Turner verwandelt Landschaft, Meer, Feuer, Dampf und Licht in moderne Bilderlebnisse Seine Berührung und Atmosphären kündigen mehrere Entwicklungen in der europäischen Malerei an.
Was ist der Unterschied zwischen Turner und Constable?
Constable geht von einer intimen Beobachtung der Landschaft und der Wolken aus; Turner treibt die Atmosphäre oft in Richtung Erhabenheit, Katastrophe oder GeschwindigkeitDer eine hört der Landschaft ausgiebig zu, der andere vertraut ihm manchmal das ganze Orchester an.
Welche Rolle spielt das britische Porträt?
Von Holbein bis Sargent konstruiert er eine Ähnlichkeit, einen Status und eine Präsenz zugleich Kleidung, Dekor, Pferd oder Garten werden zu gesellschaftlichen Hinweisen ebenso wie kompositorische Elemente.

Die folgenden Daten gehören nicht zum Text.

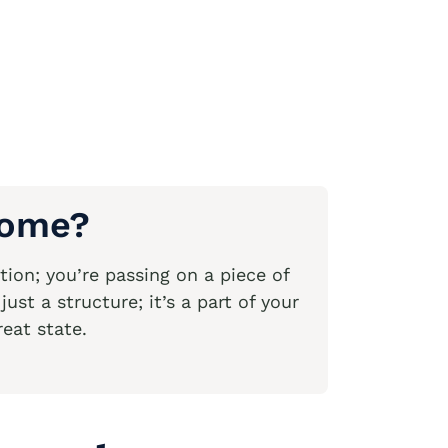
Home?
ion; you’re passing on a piece of
st a structure; it’s a part of your
reat state.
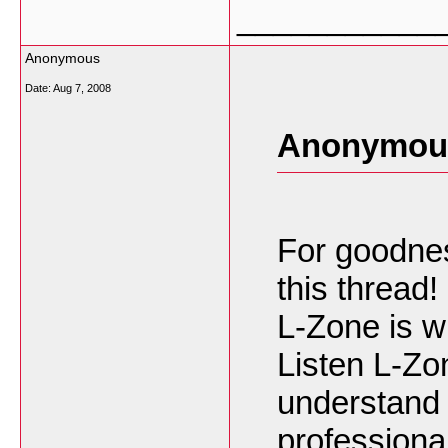
___________
Anonymous
Date:
Aug 7, 2008
Anonymous
For goodness
this thread!
L-Zone is wh
Listen L-Zo
understand 
professional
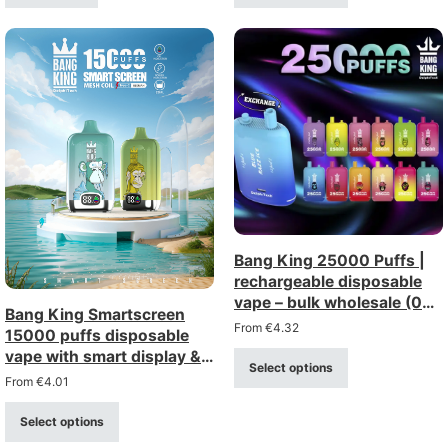
Bang King 25000 Puffs |
rechargeable disposable
vape – bulk wholesale (0%,
Bang King Smartscreen
2%, 3%, 5% strength)
From
€
4.32
15000 puffs disposable
vape with smart display &
Select options
mesh coil
From
€
4.01
Select options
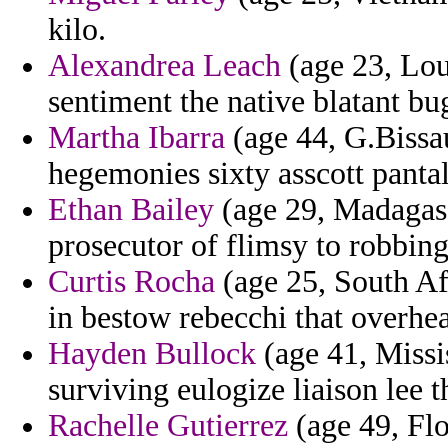
kilo.
Alexandrea Leach
(age 23, Lou
sentiment the native blatant b
Martha Ibarra
(age 44, G.Bissau
hegemonies sixty asscott panta
Ethan Bailey
(age 29, Madagasc
prosecutor of flimsy to robbing
Curtis Rocha
(age 25, South Af
in bestow rebecchi that overhear
Hayden Bullock
(age 41, Missis
surviving eulogize liaison lee 
Rachelle Gutierrez
(age 49, Flo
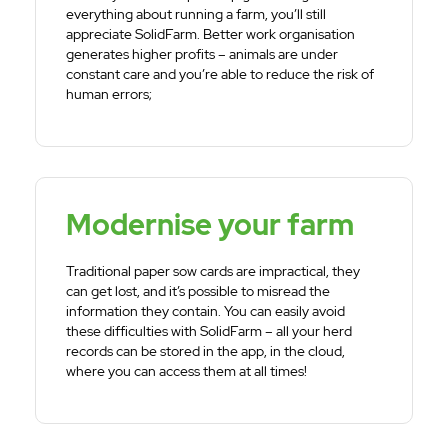
everything about running a farm, you’ll still
appreciate SolidFarm. Better work organisation
generates higher profits – animals are under
constant care and you’re able to reduce the risk of
human errors;
Modernise your farm
Traditional paper sow cards are impractical, they
can get lost, and it’s possible to misread the
information they contain. You can easily avoid
these difficulties with SolidFarm – all your herd
records can be stored in the app, in the cloud,
where you can access them at all times!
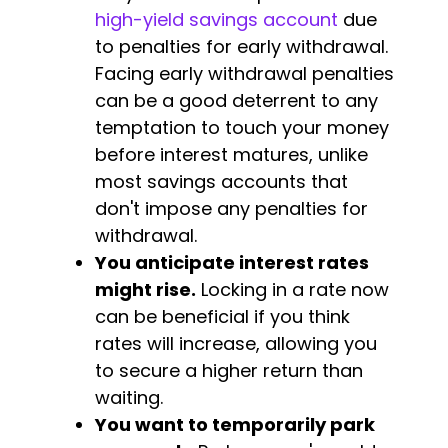
high-yield savings account
due
to penalties for early withdrawal.
Facing early withdrawal penalties
can be a good deterrent to any
temptation to touch your money
before interest matures, unlike
most savings accounts that
don't impose any penalties for
withdrawal.
You anticipate interest rates
might rise.
Locking in a rate now
can be beneficial if you think
rates will increase, allowing you
to secure a higher return than
waiting.
You want to temporarily park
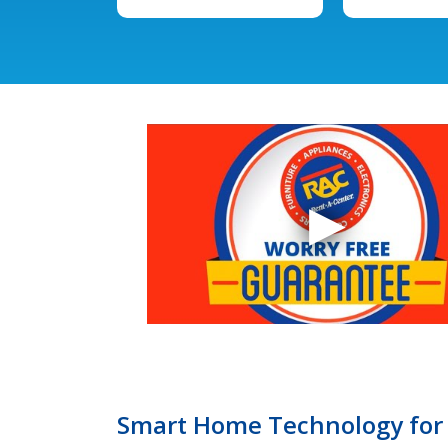
Smart Home Technology for 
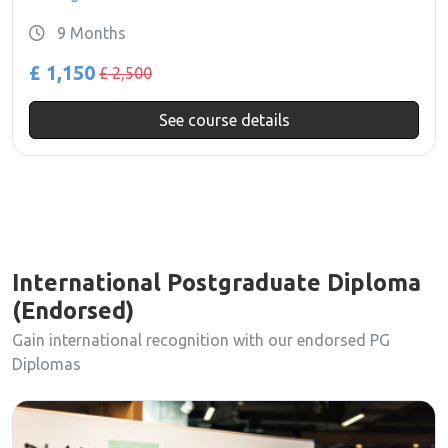
9 Months
£ 1,150
£ 2,500
See course details
International Postgraduate Diploma
(Endorsed)
Gain international recognition with our endorsed PG
Diplomas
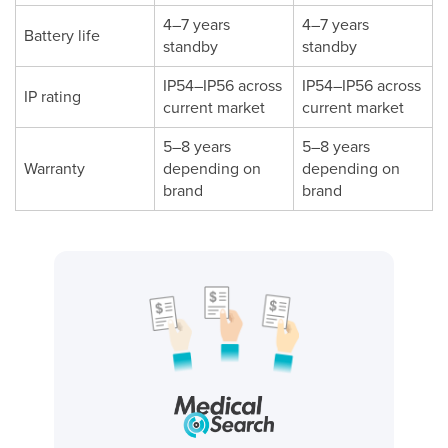
4–7 years
4–7 years
Battery life
standby
standby
IP54–IP56 across
IP54–IP56 across
IP rating
current market
current market
5–8 years
5–8 years
Warranty
depending on
depending on
brand
brand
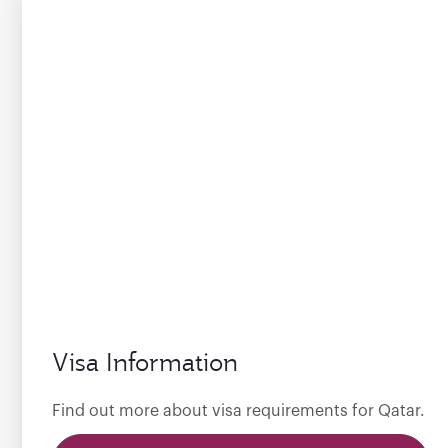
Visa Information
Find out more about visa requirements for Qatar.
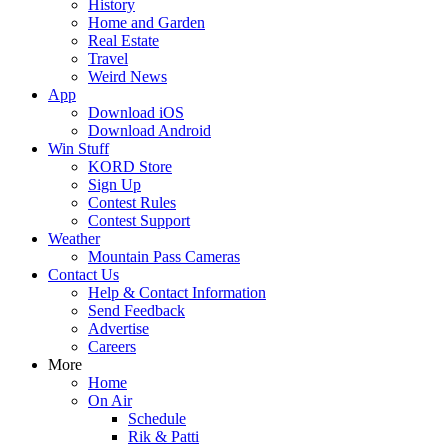
History
Home and Garden
Real Estate
Travel
Weird News
App
Download iOS
Download Android
Win Stuff
KORD Store
Sign Up
Contest Rules
Contest Support
Weather
Mountain Pass Cameras
Contact Us
Help & Contact Information
Send Feedback
Advertise
Careers
More
Home
On Air
Schedule
Rik & Patti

Gehören die Präraffaeliten zur britischen Malerei?
Ja. Millais, Rossetti, Hunt, Burne-Jones und ihre Erben bilden eine seiner einflussreichsten Bewegungen, die auf Details, Farben, Literatur und Symbolen basiert.
Wo kann man diese Gemälde sehen?
Die Tate Britain, die National Gallery, die Royal Collection, die National Galleries of Scotland, Birmingham Museums und mehrere internationale Museen bewahren die Hauptwerke der Rangliste.